I've missed pancakes since I've been told to watch my carbs. When I saw this recipe in Woman's Day magazine, I knew I had to try it. I did substitute peanut butter for the more expensive almond butter. I also added flaxseed meal to add fiber and to make me feel fuller longer. This recipe came out so good. I hope you enjoy it as much as I did.
Total Time: 10 minutes
Yield: 9 pancakes (3 pancakes per serving)
Source: March 2016 Woman's Day magazine
Ingredients:
- 1 large, very ripe banana
- 1/4 cup smooth almond butter (I substituted peanut butter)
- 2 large eggs
- 2 Tbsp ground flaxseed meal (optional)
- syrup, fruit, butter for serving (optional)
Steps:
- Mash the banana and the almond butter well in a medium sized bowl.

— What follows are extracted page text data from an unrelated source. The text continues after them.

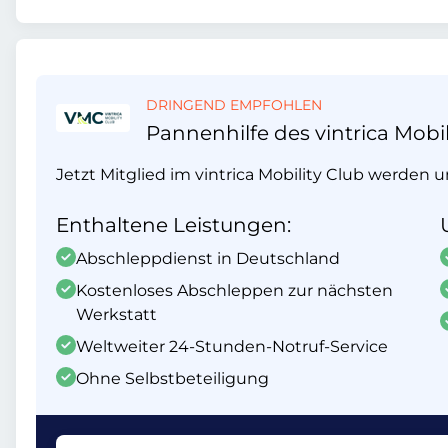
DRINGEND EMPFOHLEN
Pannenhilfe des vintrica Mobil
Jetzt Mitglied im vintrica Mobility Club werden 
Enthaltene Leistungen:
Abschleppdienst in Deutschland
Kostenloses Abschleppen zur nächsten
Werkstatt
Weltweiter 24-Stunden-Notruf-Service
Ohne Selbstbeteiligung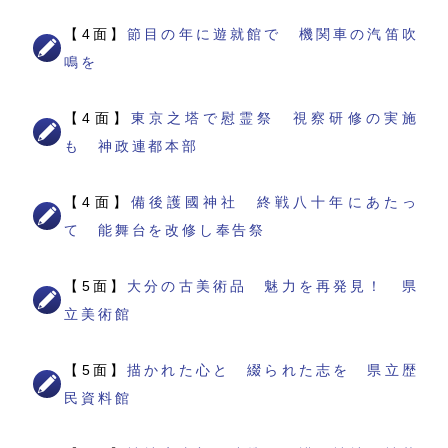
【4面】
節目の年に遊就館で 機関車の汽笛吹
鳴を
【4面】
東京之塔で慰霊祭 視察研修の実施
も 神政連都本部
【4面】
備後護國神社 終戦八十年にあたっ
て 能舞台を改修し奉告祭
【5面】
大分の古美術品 魅力を再発見！ 県
立美術館
【5面】
描かれた心と 綴られた志を 県立歴
民資料館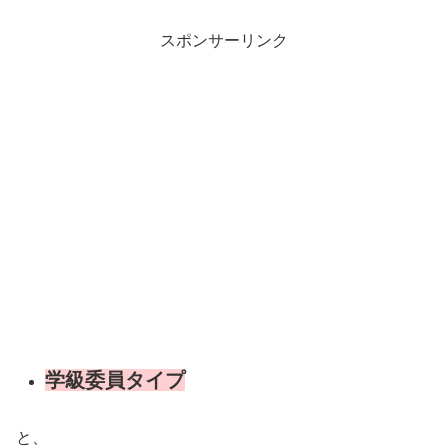
スポンサーリンク
学級委員タイプ
と、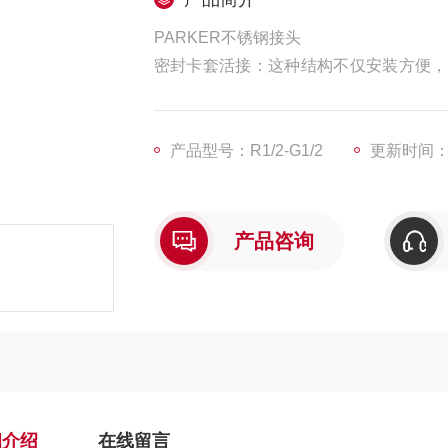
PARKER不锈钢接头
密封卡套活接：这种结构不仅安装方便，
能，能够在恶劣的工作环境中长期稳定运
产品型号：R1/2-G1/2
更新时间：20
产品咨询
细介绍
在线留言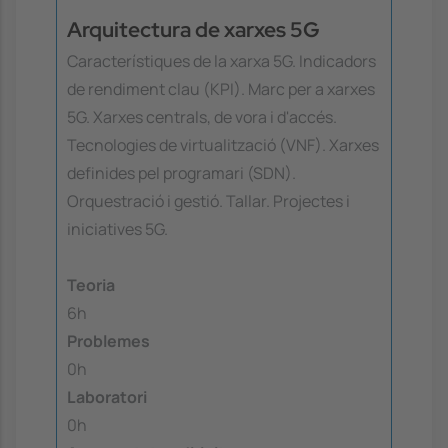
Arquitectura de xarxes 5G
Característiques de la xarxa 5G. Indicadors
de rendiment clau (KPI). Marc per a xarxes
5G. Xarxes centrals, de vora i d'accés.
Tecnologies de virtualització (VNF). Xarxes
definides pel programari (SDN).
Orquestració i gestió. Tallar. Projectes i
iniciatives 5G.
Teoria
6h
Problemes
0h
Laboratori
0h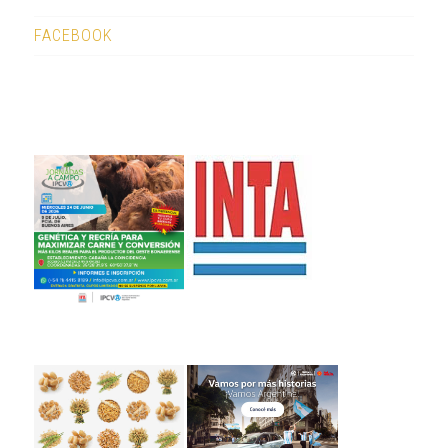
FACEBOOK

- Whisk in the eggs with a fork.
- If using the flaxseed meal, add it now.
- Heat a nonstick skillet over medium heat. It is hot enough when beads of water "dance" on it.
- Add 2 T of batter per pancake to the skillet. Cook until bubbles start to burst around the edges and in the center. This will take about 2 to 3 minutes. Flip over and cook 1 minute more, until the underside is golden brown.

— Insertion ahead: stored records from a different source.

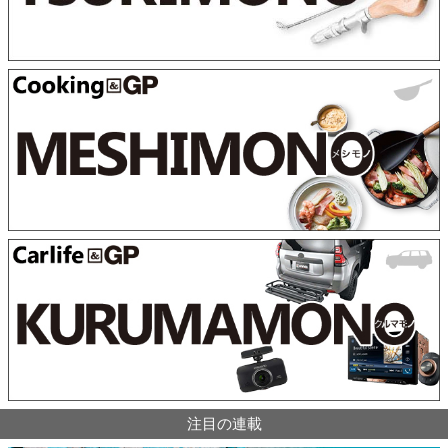
注目の連載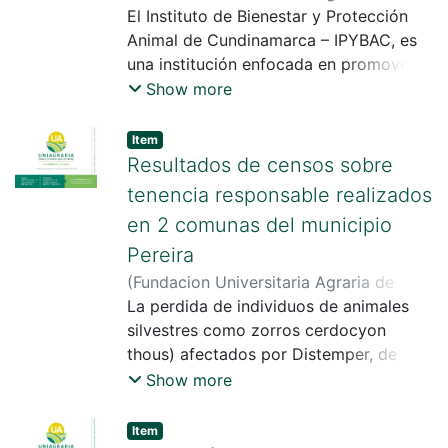
Colombia
El Instituto de Bienestar y Protección
,
2024
)
Bustos Rojas, Paula
Andrea
Animal de Cundinamarca – IPYBAC, es
una institución enfocada en promover la
tenencia responsable, el trato
Show more
humanitario, la protección y el bienestar
de los animales de Cundinamarca. Es de
Item
resaltar que es el primer instituto de
Resultados de censos sobre
bienestar y protección animal del nivel
tenencia responsable realizados
departamental creado en Colombia.
en 2 comunas del municipio
Pereira
(
Fundacion Universitaria Agraria de
Colombia
La perdida de individuos de animales
,
2024
)
Zapata Ramirez,
Margarita Maria
silvestres como zorros cerdocyon
thous) afectados por Distemper, de
zarigüeyas Didelphis marsupialis
Show more
armadillos Dasypus novemcinctus
guatines Dasyprocta punctata entre
Item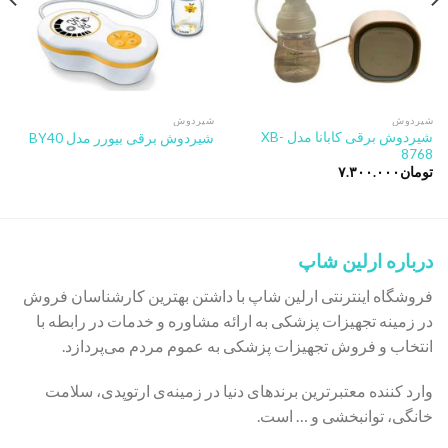
شیردوش
شیردوش
شیردوش برقی کابانا مدل XB-
شیردوش برقی بیورر مدل BY40
8768
تومان
۷.۳۰۰.۰۰۰
درباره ارلین شاپ
فروشگاه اینترنتی ارلین شاپ با داشتن بهترین کارشناسان فروش
در زمینه تجهیزات پزشکی به ارائه مشاوره و خدمات در رابطه با
انتخاب و فروش تجهیزات پزشکی به عموم مردم می‌پردازد.
وارد کننده معتبرترین برندهای دنیا در زمینه‌ی ارتوپدی، سلامت
خانگی، توانبخشی و … است.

- Transfer the cooked pancakes to a baking sheet, cover with foil, and put in an oven at low temperature to keep warm while you are making the rest of the pancakes (NOTE: I didn't need to do this.)
- Serve with butter, syrup, fruit or enjoy as is.
Nutrition facts (without flaxseed). Per 3 pancakes: 219 calories, 15g fat (2.5g saturated fat), 124 mg cholesterol, 96 mg sodium, 9 g protein, 15g carbs, 3 g fiber.
The flax adds per 3 pancakes: 20 calories, 1.16g fat (0 saturated fat), 0 cholesterol, 1.6 mg sodium, 1.6 g carbs, 0 g sugar, 1g protein.